[What you are asked to do]:
Reproduce the entire listing exactly. Leave the pictures out.

[Dataset excerpt]:
--------
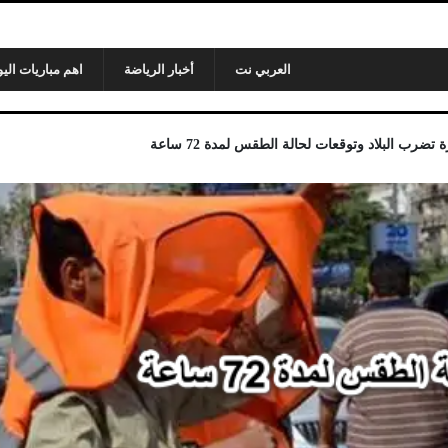
العربي نت
أخبار الرياضة
اهم مباريات اليو
ضرب البلاد وتوقعات لحالة الطقس لمدة 72 ساعة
--------
[Answer section]:
العربي نت
أخبار الرياضة
اهم مباريات اليو
ضرب البلاد وتوقعات لحالة الطقس لمدة 72 ساعة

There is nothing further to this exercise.